O art. 11 da referida lei trazia a definição do passe, e assim dispunha:

“Art. 11. Entende-se por passe a importância devida por um empregador a outro, pela cessão do atleta durante a vigência do contrato ou depois de seu término, observadas as normas desportivas pertinentes”.

Em uma correta definição simplória, passe era compensação financeira, a quantia que um clube pagava a outro para transferir determinado jogador.

Em conseqüência, os clubes de futebol faziam do passe verdadeiro capital ativo, fonte principal de renda e subsistência. Isso porque a lei impedia que o atleta, mesmo depois de encerrado o contrato de trabalho com determinada equipe, procedesse à sua transferência para outra agremiação, enquanto não fosse paga a importância que a lei atribuía como devida.

Isso quer dizer que, ao contrário de qualquer outro trabalhador, mesmo com a extinção do contrato o atleta ainda mantinha vínculo com o antigo clube. Enquanto a quantia exigível não fosse depositada, ou seja, o passe não fosse pago, o atleta não poderia praticar o futebol por qualquer outra equipe.

No entanto, a partir do dia 24 de março de 1998, tudo mudou. Foi sancionada no Brasil a Lei 9.615, sob a alcunha de Lei Pelé. Uma das inovações estabelecidas pela nova lei remonta exatamente ao passe, mais especificamente ao fim do instituto.

A partir da Lei Pelé, permitiu-se que um atleta de futebol, depois de extinto o contrato de trabalho com um clube, atuasse por outra equipe, mesmo que não houvesse o pagamento do passe.

Em linguagem jurídica, transformou-se a natureza do vínculo desportivo do atleta com o clube em acessória ao respectivo vínculo empregatício. Encerrado o contrato, também se encerra qualquer vínculo entre o jogador e o antigo clube. Nenhuma quantia passa a ser devida para que o atleta jogue futebol por outra agremiação. O passe deixou de ser devido. O passe deixou de existir.

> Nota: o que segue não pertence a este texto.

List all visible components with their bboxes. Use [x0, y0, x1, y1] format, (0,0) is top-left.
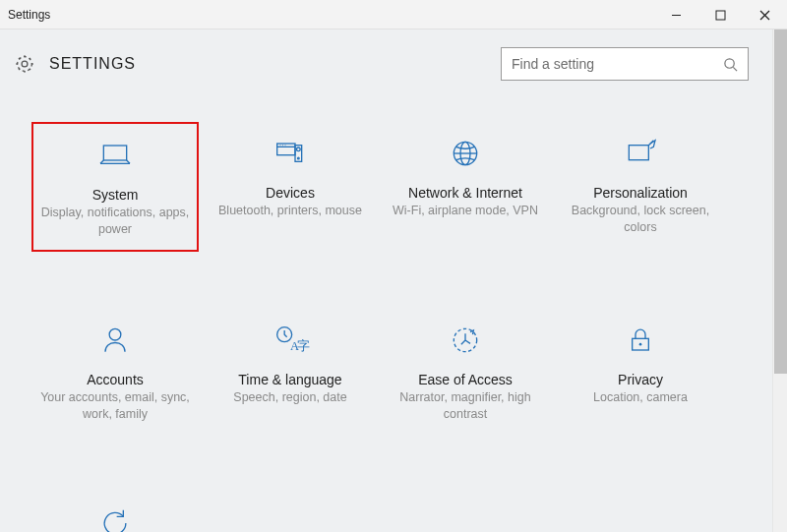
update-icon [37, 502, 193, 533]
gear-icon [14, 53, 35, 75]
tile-title: Ease of Access [388, 372, 543, 387]
svg-point-13 [285, 145, 286, 146]
search-placeholder: Find a setting [512, 56, 594, 72]
time-language-icon: A字 [212, 319, 368, 362]
tile-subtitle: Display, notifications, apps, power [39, 205, 191, 238]
svg-line-21 [648, 141, 653, 146]
tile-title: Privacy [563, 372, 718, 387]
tile-devices[interactable]: Devices Bluetooth, printers, mouse [207, 122, 374, 252]
vertical-scrollbar[interactable] [772, 30, 787, 532]
svg-point-22 [109, 328, 121, 340]
page-title: SETTINGS [49, 55, 136, 73]
tile-title: Devices [212, 185, 368, 201]
tile-title: Time & language [212, 372, 368, 387]
svg-text:字: 字 [297, 338, 310, 353]
devices-icon [212, 132, 368, 175]
scroll-thumb[interactable] [774, 30, 787, 374]
tile-privacy[interactable]: Privacy Location, camera [557, 309, 724, 435]
svg-point-11 [280, 145, 281, 146]
ease-of-access-icon [388, 319, 543, 362]
tile-subtitle: Location, camera [563, 389, 718, 406]
personalization-icon [563, 132, 718, 175]
tile-subtitle: Wi-Fi, airplane mode, VPN [388, 203, 543, 219]
search-input[interactable]: Find a setting [501, 47, 749, 81]
svg-point-5 [18, 57, 32, 72]
svg-point-4 [22, 61, 28, 67]
tile-title: System [39, 187, 191, 203]
svg-rect-20 [629, 146, 648, 160]
category-grid: System Display, notifications, apps, pow… [14, 122, 749, 532]
search-icon [723, 57, 738, 72]
lock-icon [563, 319, 718, 362]
svg-line-7 [733, 67, 737, 71]
window-controls [654, 0, 787, 29]
svg-point-16 [298, 157, 300, 159]
svg-rect-8 [103, 146, 126, 160]
laptop-icon [39, 134, 191, 177]
tile-accounts[interactable]: Accounts Your accounts, email, sync, wor… [31, 309, 199, 435]
tile-subtitle: Bluetooth, printers, mouse [212, 203, 368, 219]
svg-rect-9 [277, 144, 295, 155]
svg-point-28 [639, 343, 642, 346]
tile-title: Network & Internet [388, 185, 543, 201]
tile-subtitle: Your accounts, email, sync, work, family [37, 389, 193, 423]
header-row: SETTINGS Find a setting [14, 47, 749, 81]
svg-point-15 [297, 148, 301, 151]
maximize-button[interactable] [698, 0, 743, 30]
settings-content: SETTINGS Find a setting System Display, … [0, 30, 772, 532]
close-button[interactable] [743, 0, 787, 30]
minimize-button[interactable] [654, 0, 698, 30]
tile-subtitle: Speech, region, date [212, 389, 368, 406]
globe-icon [388, 132, 543, 175]
tile-network[interactable]: Network & Internet Wi-Fi, airplane mode,… [382, 122, 549, 252]
tile-personalization[interactable]: Personalization Background, lock screen,… [557, 122, 724, 252]
tile-system[interactable]: System Display, notifications, apps, pow… [31, 122, 199, 252]
titlebar: Settings [0, 0, 787, 30]
tile-subtitle: Narrator, magnifier, high contrast [388, 389, 543, 423]
tile-title: Personalization [563, 185, 718, 201]
tile-ease-of-access[interactable]: Ease of Access Narrator, magnifier, high… [382, 309, 549, 435]
tile-subtitle: Background, lock screen, colors [563, 203, 718, 236]
window-title: Settings [8, 8, 50, 22]
svg-point-6 [725, 58, 734, 67]
svg-rect-1 [716, 11, 725, 20]
tile-update-security[interactable]: Update & security [31, 492, 199, 533]
svg-point-12 [282, 145, 283, 146]
tile-title: Accounts [37, 372, 193, 387]
tile-time-language[interactable]: A字 Time & language Speech, region, date [207, 309, 374, 435]
person-icon [37, 319, 193, 362]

Como era possível proibir que um trabalhador exercesse livremente sua profissão, mesmo quando não possuía contrato com qualquer outro empregador?

Em decorrência da extinção do passe, uma grande insatisfação por parte dos clubes de futebol veio à tona, pois as equipes tinham na compra e venda de jogadores o seu motor financeiro. No entanto, convenhamos, compra e venda de força de trabalho?

Se extinto o contrato, o atleta se obrigava a manter vínculo com o clube mesmo sem receber salários. O passe já era há muito fadado ao insucesso. Faltava-nos o instrumento legal que modificasse essa realidade.

Atualmente, o que prevalece nos contratos de trabalho entre atletas de futebol e clubes é uma compensação financeira em decorrência da extinção antecipada do contrato, denominada cláusula penal.

Caso um clube possua interesse em determinado jogador, e este tenha um contrato em vigor com outra agremiação esportiva, permite-se que o contrato do atleta seja rescindido, mediante o pagamento da indenização pela extinção antecipada, a cláusula penal. Que fique bem claro, a cláusula penal é devida em decorrência da extinção unilateral antecipada do contrato.

Se o contrato entre um atleta e um clube chega ao fim de seu prazo de vigência, o jogador se encontra livre para atuar por qualquer outra equipe, sem necessidade de indenizar a antiga agremiação.

É certo que ainda ouvimos algumas expressões que remontam ao “passe”, aos “direitos federativos” ou aos “direitos econômicos” de um atleta. Também é certo que se trata tão somente de equívocos quanto à interpretação da legislação.

Não existem direitos de qualquer pessoa sobre o atleta, não existe o passe, existem apenas obrigações contratuais entre empregado e empregador, entre atleta e clube. O descumprimento dessas obrigações contratuais possui sanções estabelecidas pela lei, e algumas delas são indenizatórias, envolvem dinheiro, o que não pode ser confundido com o “passe” ou qualquer outra expressão similar utilizada nos meios de comunicação.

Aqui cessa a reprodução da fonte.